Yes and it was immaculate for an 89. The opening to get into the trailer was actually pretty big too. I forgot to measure how big it was, though.
_Posted via Mobile Device_


----------



## Chevaux (Jun 27, 2012)

So, does this mean you took a look at it and made an offer?


----------



## Cowgirls Boots (Apr 6, 2011)

Well we made an offer and they declined. So we were thinking it over and made the decision to buy it but it sold before we got there.
_Posted via Mobile Device_


----------



## Chevaux (Jun 27, 2012)

Ohh - bummer.
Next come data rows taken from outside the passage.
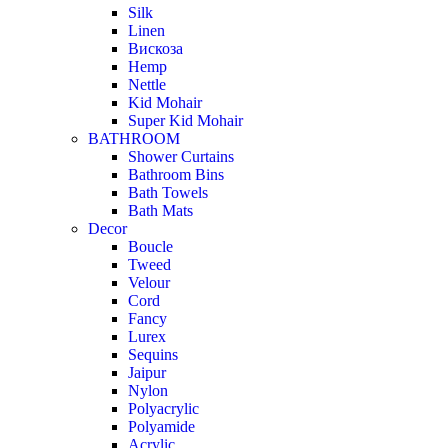
Silk
Linen
Вискоза
Hemp
Nettle
Kid Mohair
Super Kid Mohair
BATHROOM
Shower Curtains
Bathroom Bins
Bath Towels
Bath Mats
Decor
Boucle
Tweed
Velour
Cord
Fancy
Lurex
Sequins
Jaipur
Nylon
Polyacrylic
Polyamide
Acrylic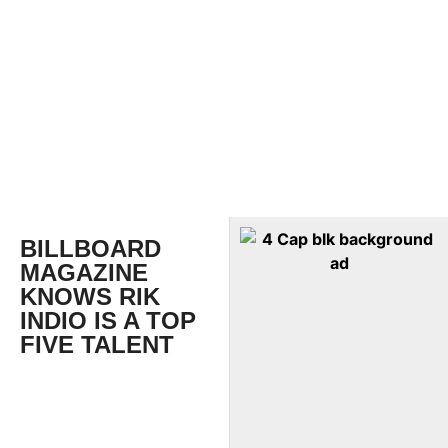
BILLBOARD
MAGAZINE
KNOWS RIK
INDIO IS A TOP
FIVE TALENT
Did you rule out the other one - the Adams?


----------



## Cowgirls Boots (Apr 6, 2011)

The Adams I never went to look at as it ended up being too far away. I'm currently exploring buying a brand newie eclipse maybe.
_Posted via Mobile Device_


----------



## Chevaux (Jun 27, 2012)

I can't remember if I mentioned it before but that's what I ended up doing when I went to buy my second trailer. We didn't even get to the point of making an offer on an used one as we couldn't find one to suit me so got new. Granted it was more money, but after it was done I'm glad I did do it that way.


----------



## Cowgirls Boots (Apr 6, 2011)

That's the predicament I'm in. I can't find any trailers of my liking and I want one that ill have for years. Do you have any expierence with eclipses?
_Posted via Mobile Device_


----------



## Chevaux (Jun 27, 2012)

No I don't. I'm in Canada and there's a limited number of brands up here (through dealerships) so I didn't come across that one. Do they have a web site? Where are they located? And, what dealerships do they have?


----------